The 81st Legislature stepped up and provided substantial additional funding for financial aid program. For the 2010-11 biennium, student financial aid funding provided by the Legislature to the Coordinating Board totals over $1 billion. Key general revenue increases include $186 million for the TEXAS grant program as well as increase in the B-On-Time Program ($15.0 million), Texas Educational Opportunity Grant Program ($10.0 million), Teach for Texas Loan Repayment Program ($2.5 million) and $34 million for Top Ten Scholarships. The Legislature also funded a new scholarship program for ROTC students (HB3452 by Gattis/Ogden) and provided $2 million for the program this biennium.

The 81st Legislature also passed several policies providing additional financial support for students through a variety of mechanisms: tuition and fee exemptions for certain volunteer firefighters, peace officers, educational aides, military personnel/dependents; loan repayment program for physicians in health professional shortage areas; extension of current tuition exemptions for foster care students; and resident tuition rates for certain veterans and service members and their dependents. These programs in total will provide more access to higher education for a variety of Texans by making a college education more affordable.


Given the strength of efforts in the 79th and 80th Legislative Sessions to limit the authority of university Boards of Regents to set tuition rates, coupled with the media attention and interest of key legislators during the interim, it was widely expected that tuition would be a major policy issue this session.
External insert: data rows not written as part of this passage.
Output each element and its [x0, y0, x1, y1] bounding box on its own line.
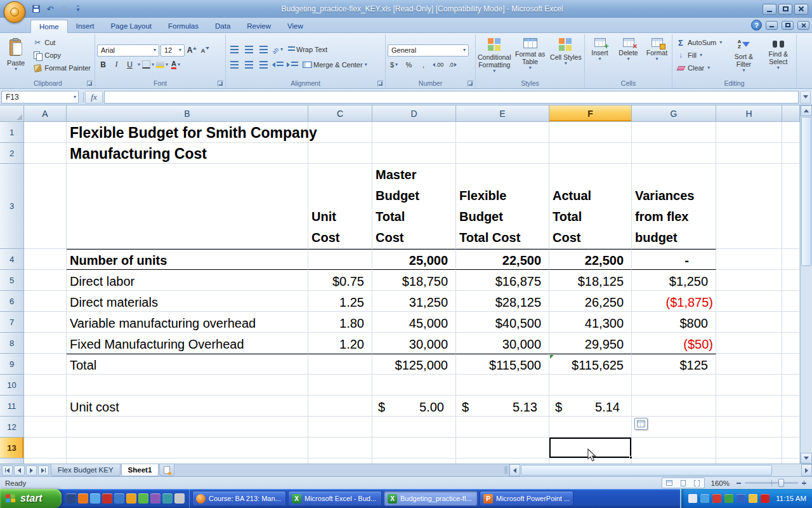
cell-H9[interactable] — [716, 354, 782, 375]
page-layout-view-button[interactable] — [676, 478, 690, 488]
align-center-button[interactable] — [242, 59, 255, 70]
cell-E4[interactable]: 22,500 — [456, 249, 549, 270]
decrease-decimal-button[interactable]: .0 — [446, 59, 459, 70]
ribbon-tab-home[interactable]: Home — [30, 20, 68, 33]
cell-C8[interactable]: 1.20 — [308, 333, 372, 354]
cell-E10[interactable] — [456, 375, 549, 396]
cell-E2[interactable] — [456, 143, 549, 164]
restore-button[interactable] — [778, 4, 792, 15]
tray-icon-2[interactable] — [700, 494, 709, 503]
comma-style-button[interactable]: , — [417, 59, 430, 70]
insert-cells-button[interactable]: Insert ▾ — [587, 36, 613, 79]
cell-A7[interactable] — [24, 312, 67, 333]
cell-F3[interactable]: Actual Total Cost — [549, 164, 632, 249]
cell-A4[interactable] — [24, 249, 67, 270]
font-name-select[interactable]: Arial▾ — [97, 44, 159, 57]
ribbon-tab-page-layout[interactable]: Page Layout — [102, 20, 160, 32]
cell-E9[interactable]: $115,500 — [456, 354, 549, 375]
column-header-F[interactable]: F — [549, 105, 632, 122]
cell-B3[interactable] — [67, 164, 308, 249]
align-right-button[interactable] — [257, 59, 270, 70]
tray-icon-6[interactable] — [749, 494, 757, 503]
cell-B11[interactable]: Unit cost — [67, 396, 308, 417]
cell-F2[interactable] — [549, 143, 632, 164]
cell-E7[interactable]: $40,500 — [456, 312, 549, 333]
font-color-button[interactable]: ▾ — [170, 59, 182, 70]
row-header-6[interactable]: 6 — [0, 291, 24, 312]
cell-B14[interactable] — [67, 458, 308, 464]
cell-H4[interactable] — [716, 249, 782, 270]
zoom-level[interactable]: 160% — [711, 479, 730, 487]
tray-icon-3[interactable] — [712, 494, 721, 503]
ribbon-tab-formulas[interactable]: Formulas — [160, 20, 207, 32]
autosum-button[interactable]: ΣAutoSum▾ — [674, 37, 725, 48]
cell-E12[interactable] — [456, 417, 549, 438]
quick-launch-icon-5[interactable] — [114, 493, 124, 504]
cell-H6[interactable] — [716, 291, 782, 312]
workbook-minimize-button[interactable] — [766, 21, 778, 30]
tray-icon-1[interactable] — [688, 494, 697, 503]
cell-F10[interactable] — [549, 375, 632, 396]
undo-button[interactable]: ↶ — [44, 4, 56, 14]
fill-handle[interactable] — [629, 456, 632, 459]
ribbon-tab-insert[interactable]: Insert — [68, 20, 103, 32]
grow-font-button[interactable] — [186, 44, 198, 56]
underline-button[interactable]: U — [124, 59, 136, 70]
customize-quick-access-button[interactable]: ▾ — [72, 4, 84, 14]
cell-H2[interactable] — [716, 143, 782, 164]
cell-A1[interactable] — [24, 122, 67, 143]
quick-launch-icon-9[interactable] — [162, 493, 173, 504]
column-header-D[interactable]: D — [372, 105, 456, 122]
cell-B10[interactable] — [67, 375, 308, 396]
cell-C5[interactable]: $0.75 — [308, 270, 372, 291]
row-header-14[interactable] — [0, 458, 24, 464]
clear-button[interactable]: Clear▾ — [674, 62, 725, 74]
cell-D1[interactable] — [372, 122, 456, 143]
fill-color-button[interactable]: ▾ — [156, 59, 169, 70]
fill-button[interactable]: ↓Fill▾ — [674, 50, 725, 61]
minimize-button[interactable] — [763, 4, 776, 15]
page-break-view-button[interactable] — [690, 478, 704, 488]
cell-C7[interactable]: 1.80 — [308, 312, 372, 333]
tab-split-handle[interactable] — [504, 466, 508, 474]
cell-A9[interactable] — [24, 354, 67, 375]
cell-F1[interactable] — [549, 122, 632, 143]
close-button[interactable] — [794, 4, 808, 15]
cell-A12[interactable] — [24, 417, 67, 438]
align-middle-button[interactable] — [242, 44, 255, 55]
cell-C1[interactable] — [308, 122, 372, 143]
cell-H14[interactable] — [716, 458, 782, 464]
cell-G2[interactable] — [632, 143, 716, 164]
taskbar-button-2[interactable]: Microsoft Excel - Bud... — [288, 491, 382, 506]
row-header-5[interactable]: 5 — [0, 270, 24, 291]
cut-button[interactable]: ✂Cut — [31, 37, 93, 48]
quick-launch-icon-8[interactable] — [150, 493, 160, 504]
align-bottom-button[interactable] — [257, 44, 270, 55]
cell-C9[interactable] — [308, 354, 372, 375]
scroll-up-button[interactable] — [801, 105, 812, 116]
vertical-scroll-track[interactable] — [801, 267, 812, 453]
borders-button[interactable]: ▾ — [142, 59, 155, 70]
cell-D13[interactable] — [372, 438, 456, 458]
column-header-C[interactable]: C — [308, 105, 372, 122]
merge-center-button[interactable]: Merge & Center▾ — [301, 59, 370, 70]
next-sheet-button[interactable] — [26, 465, 37, 476]
first-sheet-button[interactable] — [2, 465, 13, 476]
cell-A11[interactable] — [24, 396, 67, 417]
cell-D10[interactable] — [372, 375, 456, 396]
copy-button[interactable]: Copy — [31, 50, 93, 61]
quick-launch-icon-10[interactable] — [174, 493, 185, 504]
align-top-button[interactable] — [228, 44, 240, 55]
cell-D11[interactable]: $5.00 — [372, 396, 456, 417]
cell-H11[interactable] — [716, 396, 782, 417]
cell-B13[interactable] — [67, 438, 308, 458]
row-header-1[interactable]: 1 — [0, 122, 24, 143]
cell-G4[interactable]: - — [632, 249, 716, 270]
row-header-10[interactable]: 10 — [0, 375, 24, 396]
zoom-slider[interactable] — [736, 480, 807, 486]
insert-worksheet-button[interactable] — [159, 464, 174, 476]
cell-G9[interactable]: $125 — [632, 354, 716, 375]
formula-input[interactable] — [104, 91, 799, 104]
cell-C3[interactable]: Unit Cost — [308, 164, 372, 249]
tray-icon-7[interactable] — [761, 494, 769, 503]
Accordingly, more than twenty pieces of legislation were filed addressing the issue of tuition re-regulation during the 81st session, and multiple members who signed on as co-sponsors of tuition legislation. After considerable jockeying among Senators and the appointment of a “tuition work group” by the Lt. Governor, the eventual vehicle bill for addressing tuition rates became SB 1443, by Senator Zaffirini. This compromise legislation contained a complex mixture of provisions relating to institutions’ current tuition rates, indices of inflation, and linkage of appropriations and tuition to calculations of core total academic costs. The measure passed the Senate, but stalled out in the House, and ultimately the House as a whole failed to take action on a tuition bill.

However, in an attempt to address the issue in the final hours of the session, the House passed HCR 288, by Representative Branch. This resolution, though it does not have the force of law, indicates the legislative intent that Boards of Regents keep the increase in total academic costs to no more than 3.95% per year for the coming biennium. While there is little doubt that the Senate held the same sentiments, it failed to take action on the Resolution.

While a tuition bill was not finally passed in this Session, it is clear that the legislature is concerned about tuition rates, and so tuition will probably be a major higher education issue in future sessions unless Boards hold tuition rate increases to more modest increases.

System Centers Independency and TRBs

SB 629 as finally passed and signed by the governor provides that upon reaching 1000 Full Time Student Equivalent enrollments each of the three identified System Centers will become independent universities. Since each one was certified by the Coordinating Board, the Centers became Texas A&M University-Central Texas, Texas A&M University-San Antonio and the University of North Texas-Dallas when SB 629 was signed by Governor Perry. In addition, all three now qualify to issue their previously approved Tuition Revenue Bonds (TRBs).

Senators West, Fraser and Uresti, and Representatives Aycock, Farias and Giddings, et al., worked together so that each new university received an addition $6m in transitional funding to support conversion to independency, and they also secured TRB debt service funding so each one is now able to proceed with construction.

Tuition Revenue Bonds

Even though the 81st Session nominally would have been a tuition revenue bond (TRB) session, expectations were low for additional TRBs. Expectations were met. With the exception of TRBs to address the damage to infrastructure caused by Hurricane Ike at the University of Texas Medical Branch at Galveston and Texas A&M at Galveston, no new TRBs were approved.

New/Expanded Higher Education Programs

Funding for the development of a new Mechanical Engineering program at Texas A&M – Corpus Christi and a new Construction Engineering program at Texas A&M – Commerce were included in SB 1. Also, Texas A&M–Texarkana was appropriated $6 million to support its transition to a full four year university. The University of Houston-Victoria was authorized to expand to four year status, but no funds were appropriated this session for that purpose.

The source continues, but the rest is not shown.